Our strategic-planning team, for example, is made up of people not typically found at advertising agencies — e.g., innovation leaders, brand-design specialists, behavior-change theorists and practitioners from the world of academia. These diverse experiences, when brought together, have helped us service clients holistically – without them having to hire multiple “experts” to solve problems involving brand architecture, portfolio strategy, innovation architecture and creativity.

OutThink ™ is very simply our process of applying diverse perspective to out-think the competition.
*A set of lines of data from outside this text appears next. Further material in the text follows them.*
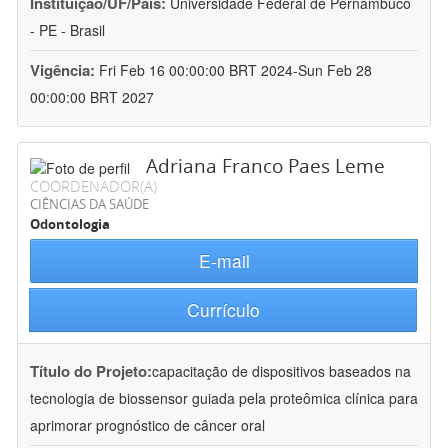
Instituição/UF/País:
Universidade Federal de Pernambuco
- PE - Brasil
Vigência:
Fri Feb 16 00:00:00 BRT 2024-Sun Feb 28
00:00:00 BRT 2027
Adriana Franco Paes Leme
COORDENADOR(A)
CIÊNCIAS DA SAÚDE
Odontologia
E-mail
Currículo
Título do Projeto:
capacitação de dispositivos baseados na
tecnologia de biossensor guiada pela proteômica clínica para
aprimorar prognóstico de câncer oral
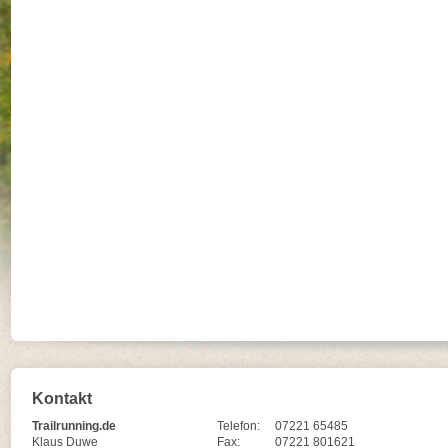
Kontakt
Trailrunning.de
Telefon:
07221 65485
Klaus Duwe
Fax:
07221 801621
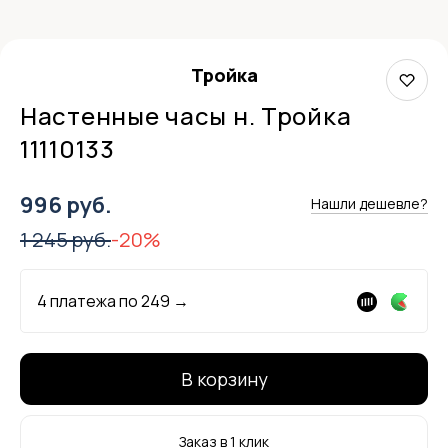
Тройка
Настенные часы н. Тройка
11110133
996 руб.
Нашли дешевле?
1 245 руб.
-20%
4 платежа по
249
→
В корзину
Заказ в 1 клик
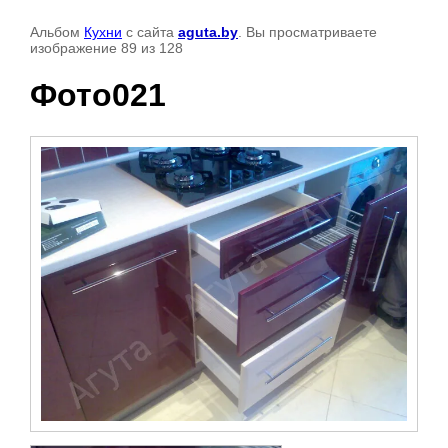
Альбом
Кухни
с сайта
aguta.by
. Вы просматриваете
изображение 89 из 128
Фото021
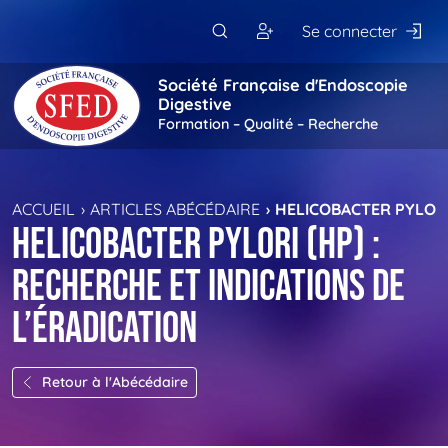
Passer au contenu principal
Se connecter
Société Française d'Endoscopie
Digestive
Formation – Qualité – Recherche
ACCUEIL
ARTICLES ABÉCÉDAIRE
HELICOBACTER PYLORI
Helicobacter Pylori (HP) :
recherche et indications de
l’éradication
Retour à l'Abécédaire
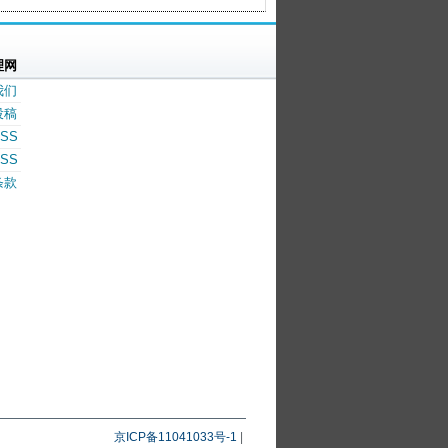
理网
我们
投稿
SS
SS
条款
京ICP备11041033号-1
|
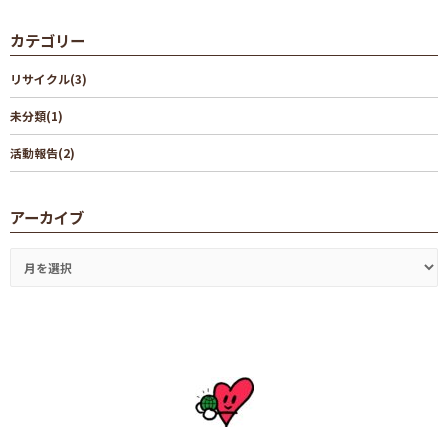
カテゴリー
リサイクル(3)
未分類(1)
活動報告(2)
アーカイブ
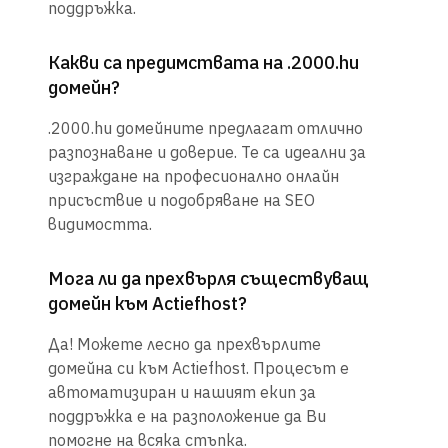
поддръжка.
Какви са предимствата на .2000.hu
домейн?
.2000.hu домейните предлагат отлично
разпознаване и доверие. Те са идеални за
изграждане на професионално онлайн
присъствие и подобряване на SEO
видимостта.
Мога ли да прехвърля съществуващ
домейн към Actiefhost?
Да! Можете лесно да прехвърлите
домейна си към Actiefhost. Процесът е
автоматизиран и нашият екип за
поддръжка е на разположение да Ви
помогне на всяка стъпка.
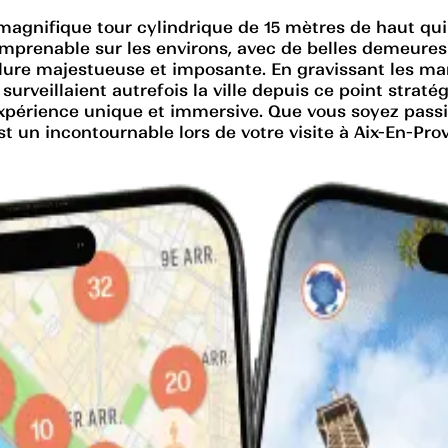
magnifique tour cylindrique de 15 mètres de haut qui s
e imprenable sur les environs, avec de belles demeures
lure majestueuse et imposante. En gravissant les marc
surveillaient autrefois la ville depuis ce point strat
ne expérience unique et immersive. Que vous soyez pas
t un incontournable lors de votre visite à Aix-En-Pro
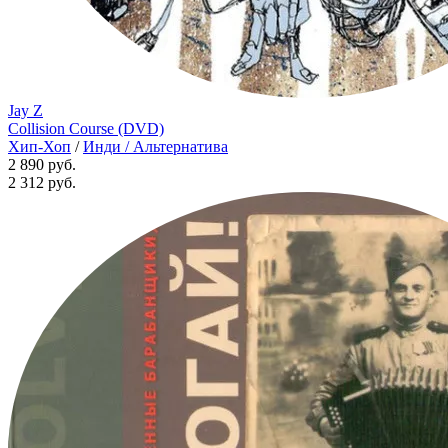
Jay Z
Collision Course (DVD)
Хип-Хоп
/
Инди / Альтернатива
2 890 руб.
2 312
руб.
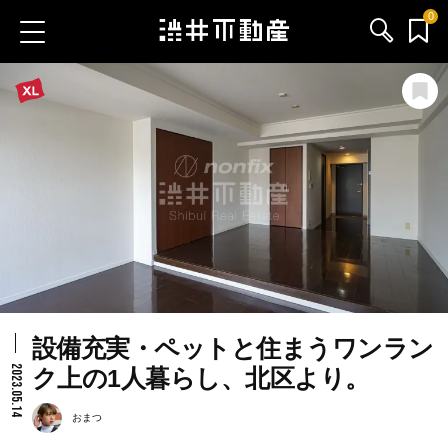
0
お気に入り物件
お問い合わせ
ブログ
サービス内容
渋井不動産のメンバー
設備充実・ペットと住まうワンラン
会社情報
2023.05.14
ク上の1人暮らし、北区より。
採用情報
おまつ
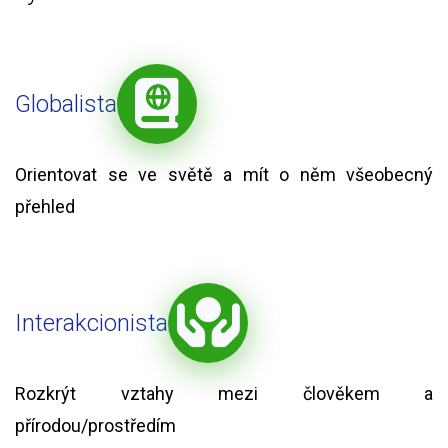
Globalista
Orientovat se ve světě a mít o něm všeobecný
přehled
Interakcionista
Rozkrýt vztahy mezi člověkem a
přírodou/prostředím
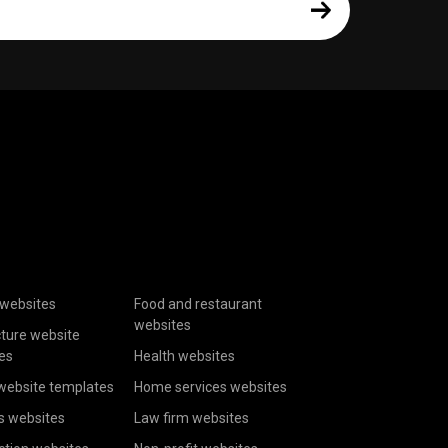
websites
Food and restaurant
websites
cture website
es
Health websites
website templates
Home services websites
s websites
Law firm websites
Thinking outside the conventional agency box, we converge a wide range of perspectives to re-contextualize a problem, find fresh inspiration and deliver game-changing solutions to our clients.

AdForum: Evolutions in technology are constantly changing consumer behaviors and how people interact with brands. How are technological advances changing the ways brands compete and innovate?

BG: Technology has, in some ways, been detrimental to the advertising business, with the growth of issues like ad-blocking, for example. Conversely, technology has also given us ways to interact with consumers in the most amazing new ways.

This interaction, driven by social media, has both forced brands to re-think their go-to-market strategy and given birth to a whole new level of inventiveness. Brands no longer compete solely on what they make and how they make it – they must connect with consumers around their purpose — and social channels are where this can happen.

Our BrandInformers ™ consumer insight and advocacy platform was born from this opportunity. We’re using socialized collaboration to help our clients identify their most compelling functional and emotional points-of-difference, and then leverage those in truly two-sided consumer collaboration. For instance, for Ricola, we have created an insights and advocacy ecosystem, built around over 30,000 loyalists, who are helping that brand stay relevant and in the consumer conversation year-round. These brand advocates are driving massive value from an earned-media standpoint, while also expanding Ricola's depth of loyalty and emotional relevance.